Volkswagen Group CEO Martin Winterkorn said that while the cars have already been proven, the automaker plans to expand the range of its vehicles by 2025.
VW says its vehicles are about half the size of diesel cars.
“We will develop new electric vehicles, as well as the next generation of electric mobility,” Winterkennen said at a press conference.
Volkswagen says it’s invested more than $6 billion in research and developing efforts in Germany since it started developing the new electric mobility brand in 2020.
“These investments will bring our global manufacturing capacity to an all-time high,” Winternkorn told reporters.
Volkswagen’s cars are about two-thirds the size and weight of those made by other automakers.
They are designed to be light, compact and fuel efficient, and the company says it can deliver up to 15 miles per gallon.
The company is also developing electric buses and trucks that can travel at up to 120 miles per hour.
The next generation will likely use a battery of batteries that are connected to electric motors.
The vehicles will use hydrogen, and there will be a mix of gasoline and hydrogen to make up the mix, according to Volkswagen.
The automaker says the cars will be able to go up to 30 miles on a single charge.
That is not as good as the range that other electric vehicles currently offer, but it is better than the range on gasoline cars, which is usually about 30 miles per charge.
Volkswagen said it expects to make about 1 million electric vehicles a year by 2025, and to have that number growing to 5 million by 2030.
That will bring the total number of electric vehicles to about 25 million.
Volkswagen also announced the establishment of a $5 billion joint venture to invest in the technology of autonomous driving.
The partnership is focused on creating new electric cars that will be as smart as a human driver, said Dieter Zetsche, chief executive officer of the Volkswagen Group.
It will also include a research and innovation center, a research institute and a global headquarters for the company.

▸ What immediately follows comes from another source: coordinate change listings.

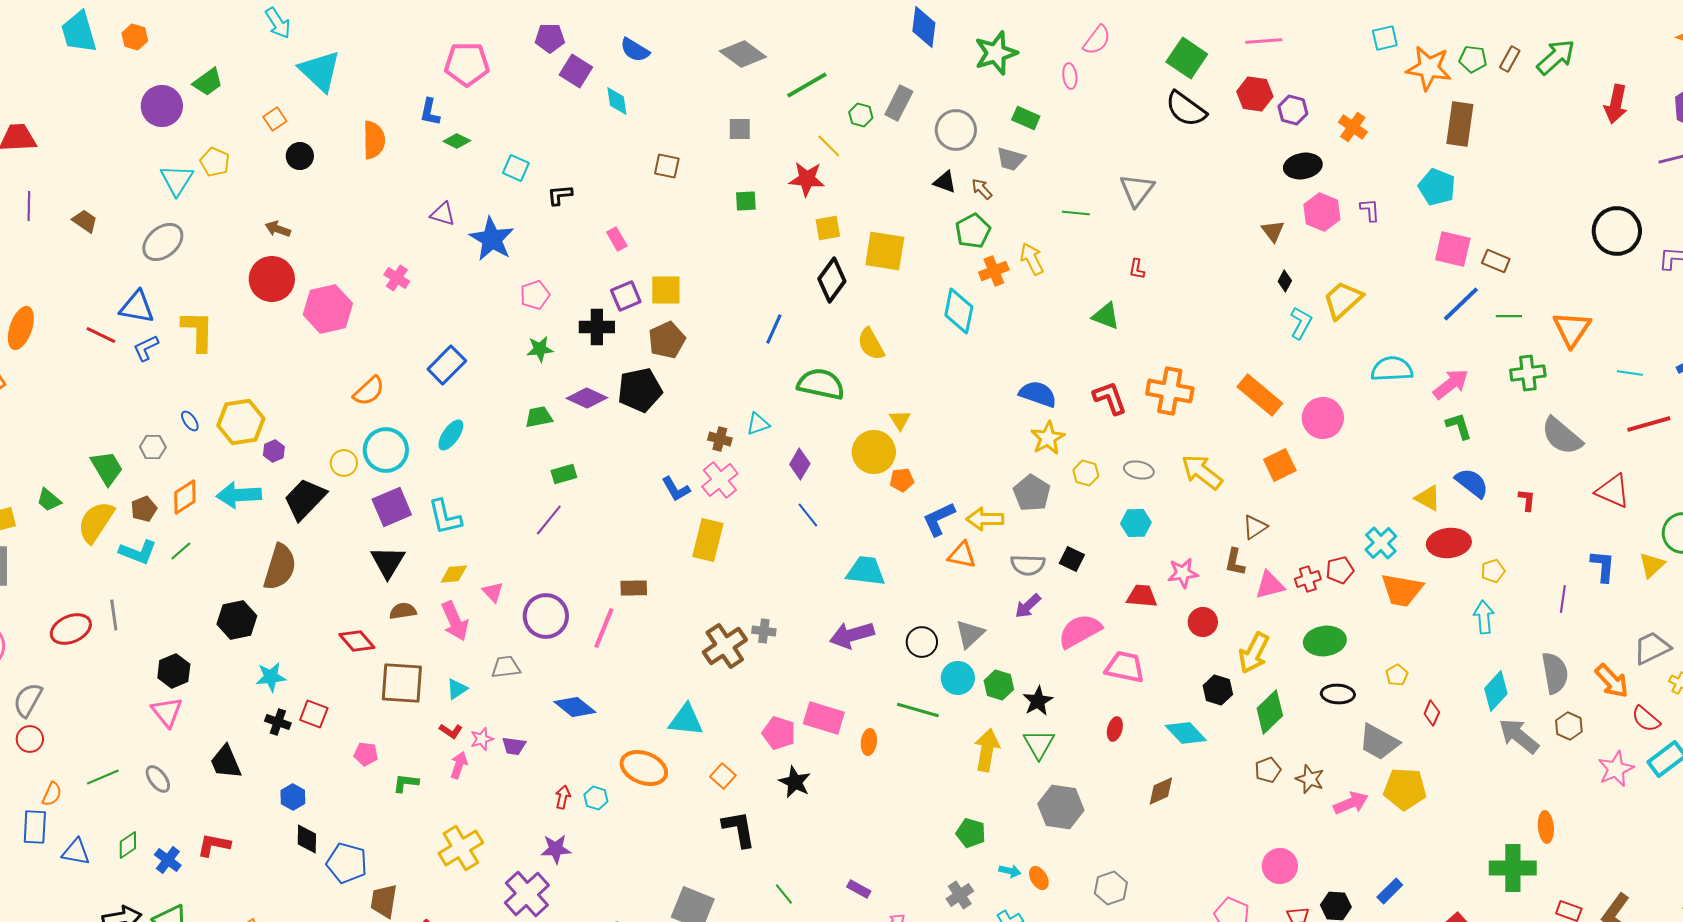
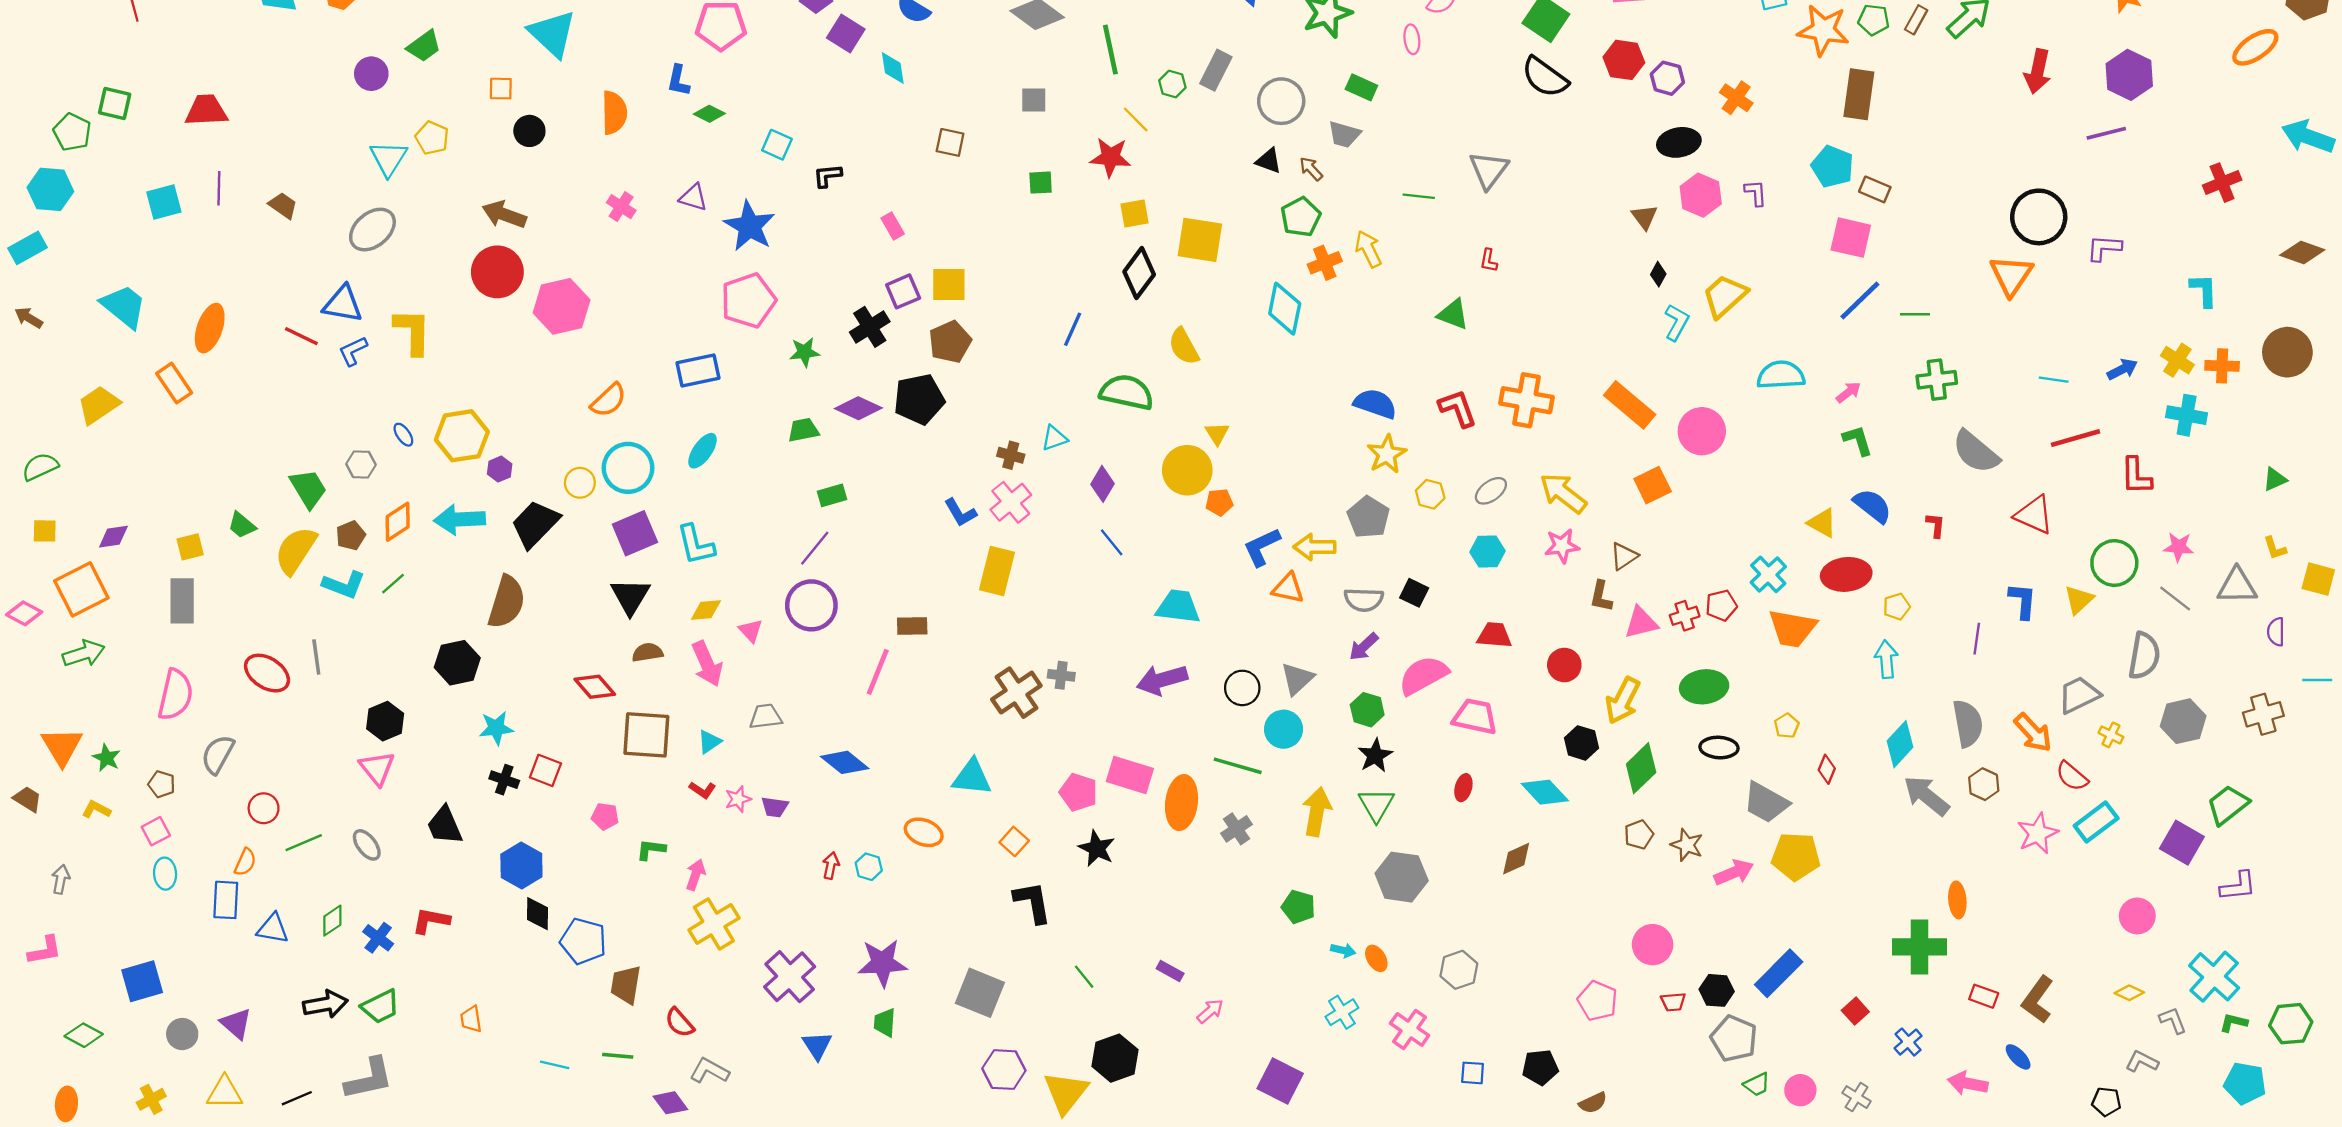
green line: (807, 85) -> (1110, 50), turned -72
purple circle: (162, 106) -> (371, 74), size x0.7
orange square: (275, 119) -> (501, 89), turned 35
brown arrow: (278, 229) -> (504, 215), size x1.5
brown rectangle: (1496, 261) -> (1875, 189), moved
pink cross: (397, 278) -> (621, 207), moved
pink pentagon: (535, 295) -> (748, 301), moved, size x1.6
black cross: (597, 327) -> (870, 327), turned -32
orange triangle: (1572, 329) -> (2011, 275), moved
blue rectangle: (447, 365) -> (698, 370), turned 33
pink arrow: (1451, 384) -> (1848, 392), size x0.6
gray ellipse: (1139, 470) -> (1491, 491), turned -48
pink star: (1183, 573) -> (1562, 546), moved
purple circle: (546, 616) -> (811, 605), moved
red ellipse: (71, 629) -> (267, 673), turned 57
green hexagon: (999, 685) -> (1367, 710), moved
red circle: (30, 739) -> (264, 808), moved
orange ellipse: (869, 742) -> (1182, 803), size x1.8
pink arrow: (459, 765) -> (696, 875), moved
orange ellipse: (644, 768) -> (924, 832), size x0.7
blue hexagon: (293, 797) -> (521, 866), size x1.5
purple star: (556, 849) -> (882, 963), moved, size x1.4
blue rectangle: (1390, 891) -> (1779, 973), size x1.6
gray cross: (960, 895) -> (1237, 829), moved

Automakers like Audi, BMW and General Motors have invested heavily in artificial intelligence and artificial intelligence technology.
Volkswagen will not say how much it is spending on the joint venture, but said it has about $1 million invested in it.
The program will be led by the German Research Foundation.
The institute will be responsible for research into autonomous driving, said Martin Winternhofer, the president of the foundation.
Automaking companies in Europe have been trying to develop self-driving technology.
Tesla, Google and others have created vehicles that drive themselves.
In Europe, the biggest vehicle maker, Nissan, has said that it has invested more in its autonomous driving technology than in any other automotive company.
The European Commission said in September that it had opened a probe into whether Volkswagen had broken the rules by selling vehicles without proper certification for its emissions control systems.
VW has said the vehicles meet all the regulations.
The commission said it would open a formal investigation into whether VW had illegally marketed its cars without proper emission control equipment.